Xiuhtezcatl Martinez has been an environmental activist most of his life. Photo: Earth Guardians
Although still in high school, Martinez is in heavy demand as a guest speaker across the US and beyond. He said that he sometimes has to deliberately remind himself to be a teenager every now and then. The problem is finding the time to do so.
"Man, it's really hard some days," he said. "Travelling a lot can be very exhausting, but I feel like at the end of the day I still have the freedom to live my life how I want. One good thing is that I've made friends all around the world, and I get a chance to catch up with them a lot because I'm on the road so much."
If we win, the federal courts are going to force the US government to reduce our carbon emissions to a safe levels. We're not letting Trump slow us down.
Xiuhtezcatl Martinez
Twelve years before he was born, his mother, Tamara Rose, founded an environmental activist group called Earth Guardians. Xiuhtezcatl (pronounced Shoo-Tez-Caht) was literally born into the climate fight. There is video footage of his six-year-old self – tiny and cute and long-haired – hammering points through a microphone at an eco-rally.
These days he still has the long hair and still uses a microphone, but his audiences have grown significantly in size and influence.
Six-year-old Xiuhtezcatl Martinez gives a speech calling on children to protect the environment. Photo: YouTube
He also has an increasingly successful career as a hip-hop artist. It's debatable whether he's more influential in that sphere or in the White House where, for the next little while at least, he still has the ear of the President.
Martinez has been a member of Barack Obama's 24-member youth council since 2013 – when he was the youngest appointee. The President also presented him with the United States Community Service Award (so we can safely assume that Obama doesn't take it personally that the niceties of US litigation mean that he is named in the climate change law suit).
In 2015, the young man was also invited to address a full session of the United Nations.
A contemporary report captured the moment:
Dressed in a donated suit, with dark hair skimming his waist, Xiuhtezcatl Martinez, the youth director of Earth Guardians, issued a brief prayer in both Spanish and the Nahuatl language. As befuddled U.N. staffers reached for headphones, seeking translation, he began an extemporaneous speech on the folly of climate dithering."I stand before you representing my entire generation," he said. "Youth are standing up all over the planet to find solutions. We are flooding the streets and now flooding the courts.""We need you to take action. We are all Indigenous to this earth."

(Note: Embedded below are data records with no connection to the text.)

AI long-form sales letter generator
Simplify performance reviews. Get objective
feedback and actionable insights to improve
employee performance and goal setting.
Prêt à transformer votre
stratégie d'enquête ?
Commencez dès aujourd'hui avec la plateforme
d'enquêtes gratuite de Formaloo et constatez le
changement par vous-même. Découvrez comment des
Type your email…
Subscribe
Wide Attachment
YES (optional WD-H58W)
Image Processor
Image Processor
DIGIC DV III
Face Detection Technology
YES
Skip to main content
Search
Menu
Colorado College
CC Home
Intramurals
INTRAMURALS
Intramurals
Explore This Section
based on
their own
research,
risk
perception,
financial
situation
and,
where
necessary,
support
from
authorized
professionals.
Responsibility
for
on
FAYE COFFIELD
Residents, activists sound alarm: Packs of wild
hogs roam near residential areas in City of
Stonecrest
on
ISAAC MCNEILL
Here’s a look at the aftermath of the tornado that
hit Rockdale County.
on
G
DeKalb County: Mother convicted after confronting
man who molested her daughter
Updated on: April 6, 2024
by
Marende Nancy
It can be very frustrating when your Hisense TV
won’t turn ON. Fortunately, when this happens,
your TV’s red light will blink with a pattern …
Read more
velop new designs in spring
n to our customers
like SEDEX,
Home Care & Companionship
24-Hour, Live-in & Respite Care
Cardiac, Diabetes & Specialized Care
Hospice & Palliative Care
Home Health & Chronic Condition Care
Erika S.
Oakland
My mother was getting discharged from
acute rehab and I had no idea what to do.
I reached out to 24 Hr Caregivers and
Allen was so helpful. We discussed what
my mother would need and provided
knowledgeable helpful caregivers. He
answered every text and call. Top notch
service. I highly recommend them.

Xiuhtezcatl Martinez, with his younger brother.  Photo: Earth Guardians
There is something admirable but slightly sad about Martinez and the growing band of teenage activists that are accreting around his name. It's a weird twist on the teenage rebellion trope. In this case, the rebellion is not against the conformity of the older generation, but its irresponsibility.

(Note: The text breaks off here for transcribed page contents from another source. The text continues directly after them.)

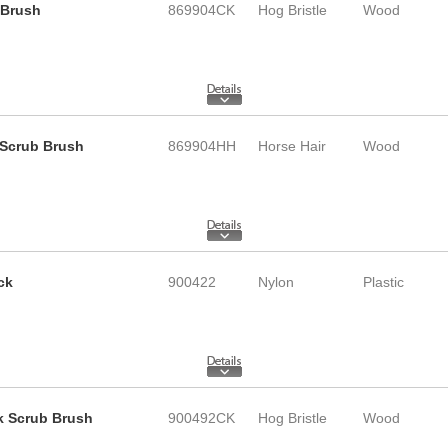
 Brush
869904CK
Hog Bristle
Wood
k Scrub Brush
869904HH
Horse Hair
Wood
ck
900422
Nylon
Plastic
ck Scrub Brush
900492CK
Hog Bristle
Wood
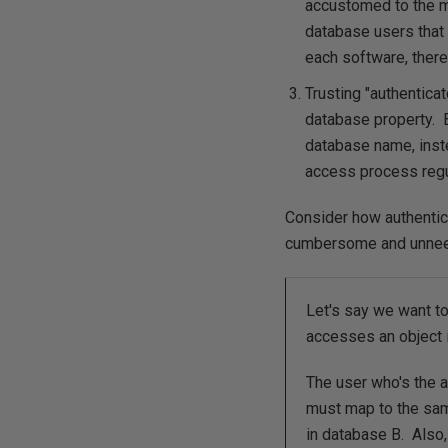
accustomed to the m
database users that 
each software, there
Trusting "authentica
database property. B
database name, inst
access process regul
Consider how authenti
cumbersome and unneed
Let's say we want t
accesses an object 
The user who's the a
must map to the sam
in database B. Also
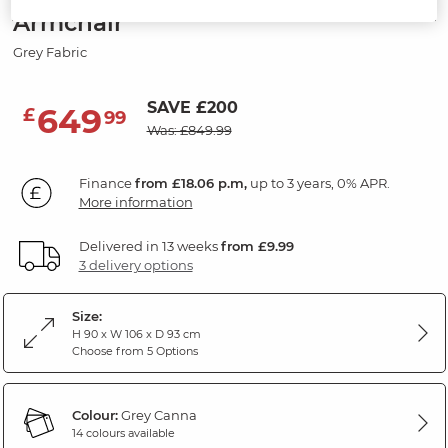
Armchair
Grey Fabric
SAVE £200
649
£
99
Was: £849.99
Finance
from £18.06 p.m,
up to 3 years, 0% APR.
More information
Delivered in 13 weeks
from £9.99
3 delivery options
Size:
H 90 x W 106 x D 93 cm
Choose from 5 Options
Colour:
Grey Canna
14 colours available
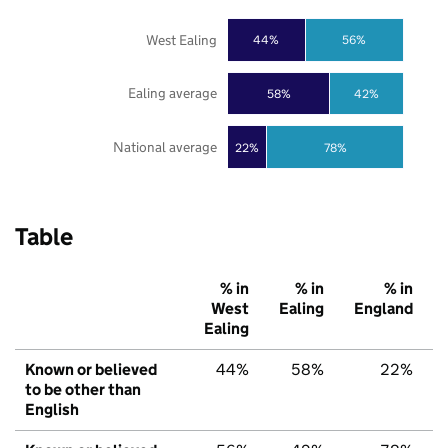
West Ealing
44%
56%
Ealing average
58%
42%
National average
22%
78%
Table
% in
% in
% in
West
Ealing
England
Ealing
Known or believed
44%
58%
22%
to be other than
English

It's faintly depressing, too, that the young activists seem to hold little hope that their elders will eventually come to their senses.

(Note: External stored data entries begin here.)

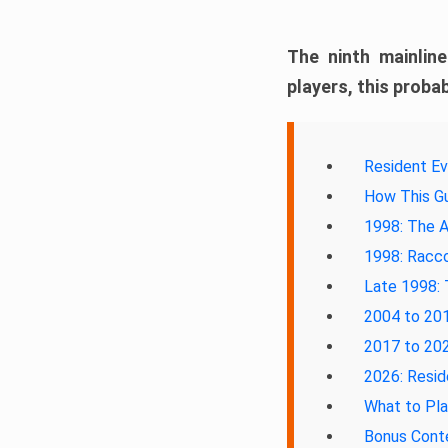
The ninth mainlin
players, this probab
Resident Ev
How This Gu
1998: The A
1998: Racco
Late 1998: 
2004 to 201
2017 to 202
2026: Resid
What to Pl
Bonus Cont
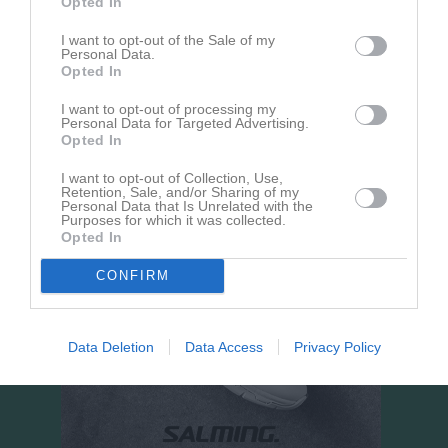
Opted In
Hörnebo IP 7-manna 
I want to opt-out of the Sale of my
plan
Personal Data.
Opted In
16 augusti 2026
15:00
I want to opt-out of processing my
Hörnebo SK Grön
IFK Värsås
Personal Data for Targeted Advertising.
Opted In
I want to opt-out of Collection, Use,
Retention, Sale, and/or Sharing of my
Personal Data that Is Unrelated with the
Purposes for which it was collected.
Opted In
CONFIRM
Data Deletion
Data Access
Privacy Policy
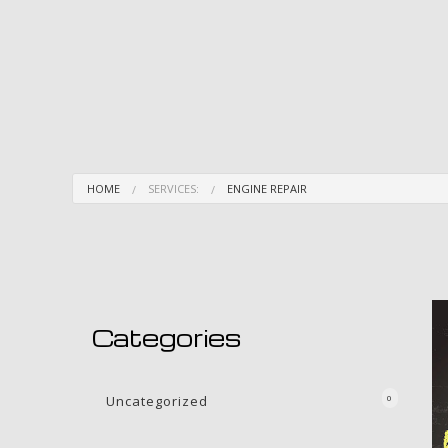
HOME
SERVICES:
ENGINE REPAIR
Categories
Uncategorized
0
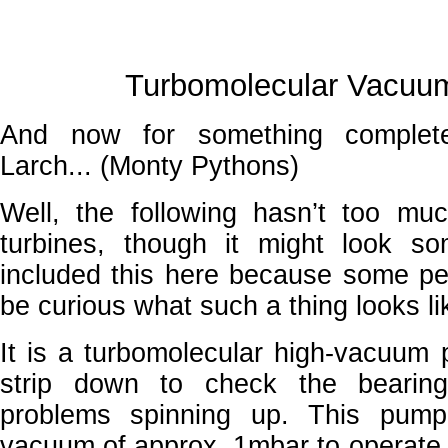
Turbomolecular Vacu
And now for something completel
Larch... (Monty Pythons)
Well, the following hasn’t too mu
turbines, though it might look so
included this here because some peo
be curious what such a thing looks li
It is a turbomolecular high-vacuum 
strip down to check the bearing
problems spinning up. This pump
vacuum of approx. 1mbar to operate.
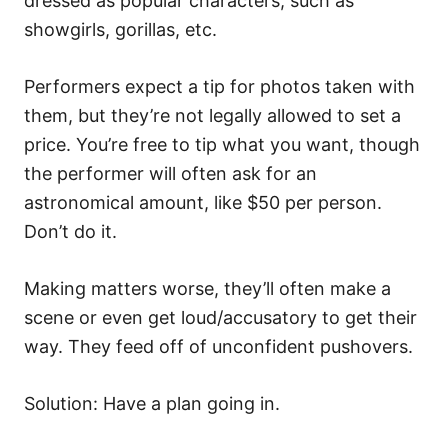
dressed as popular characters, such as
showgirls, gorillas, etc.
Performers expect a tip for photos taken with
them, but they’re not legally allowed to set a
price. You’re free to tip what you want, though
the performer will often ask for an
astronomical amount, like $50 per person.
Don’t do it.
Making matters worse, they’ll often make a
scene or even get loud/accusatory to get their
way. They feed off of unconfident pushovers.
Solution: Have a plan going in.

"To an extent this will be lifelong for me," said Martinez. "My involvement will continue until I've built a solid enough platform, when I'll be able to take my hands off.
"Perhaps one day I'll have done my part to help inspire a movement of young people all over the place. There's a lot of work still to be done. I'm always going to be passionate about this, but I don't know whether I want to be on the front lines forever."
His trip Down Under will see him at events in Melbourne, Sydney and Auckland. While here he is determined to be a teen, at least for a little while, and get out to listen to some big fat beats.
Xiuhtezcatl Martinez is a fan of Australian hip-hop including Hilltop Hoods.
"Man I've been into Aussie hip-hop for a long time now," he said. "Spit Syndicate. Hilltop Hoods, Urthboy – I am all over the Aussie hip-hop scene!"

Xiuhtezcatl Martinez is in Melbourne on 11 February and Sydney 12 February.